The vacillating, petty-bourgeois character of the Independence League as seen, for instance, in its relation to the All-Parties Conference, has been noted above. It is important to notice also its relation to the existing mass movement. First of all, it should be mentioned that the League, which was constituted as an All-India body for the first time in November, 1928, with Mr. Srinivasa Iyengar as President and S.C. Bose and Jawarlal Nehru as joint secretaries, has the support of many prominent Congress workers, but has no mass membership at all. Secondly, it arises at a time when a big strike movement is taking place among Indian workers, when the Indian masses are beginning to enter the arena as an independent political factor and are throwing off their reliance on the leadership of the bourgeois nationalists and reformists, one side of this phenomenon being seen in the growing support given to the new class leadership of the Workers’ and Peasants’ Party. The Workers’ and Peasants’ Party has attempted in action to lead the struggles of the workers and peasants, it has formulated the demands of the masses for economic and political emancipation, it was the first organisation to rally strong popular support for the slogan of complete national independence.
Under these circumstances, it is impossible not to see in the Independence for India League a challenge to the Workers’ and Peasants’ Party, an attempt to regain the ascendancy of the Nationalist bourgeoisie over the masses, which were in danger of escaping from bourgeois influence. It should be noted also that the leaders of the Independence League have never joined or supported the Workers’ and Peasants’ Party, and that such typical leaders as S.C. Bose have played a prominent part in liquidating strikes to the satisfaction of the employers.
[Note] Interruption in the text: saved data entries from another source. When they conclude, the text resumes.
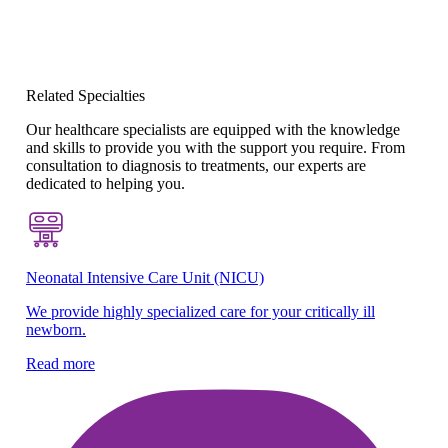
Related Specialties
Our healthcare specialists are equipped with the knowledge
and skills to provide you with the support you require. From
consultation to diagnosis to treatments, our experts are
dedicated to helping you.
Neonatal Intensive Care Unit (NICU)
Be
We provide highly specialized care for your critically ill
Sp
newborn.
ne
Read more
Re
Hence, a correct estimate of the new development of the situation in India must recognise not only the intensification of the fight against British imperialism but also the growth of the struggle between the Indian proletariat and the Indian bourgeoisie, a struggle in which the Indian proletariat not only comes into conflict with the Indian bourgeoisie in defence of its class interests, but also fights for hegemony in the national revolution as a whole. The immediate revolutionary tasks which must be accomplished by the Indian masses—the achievement of national emancipation, the destruction of feudalist bondage, the establishment of social and political rights for the workers and peasants—are all tasks of the bourgeois-democratic revolution. There are many stages yet before India can enter upon the socialist revolution. Nevertheless, the present tasks can only be carried out by a movement in which the leading role is played by the proletariat. Petty-bourgeois movements, such as that exemplified by the Independence League, start out with a great display of revolutionary fervour but quickly reveal themselves as tied to the interests of the national bourgeoisie, who will always submit to foreign imperialism when threatened by class revolution of the masses, and when the moment of action comes they collapse like the bubble of revolutionary Gandhism. Their part is played if they help to bring the masses into action. When they begin to hinder the development of revolutionary mass action, they are already a counter-revolutionary force.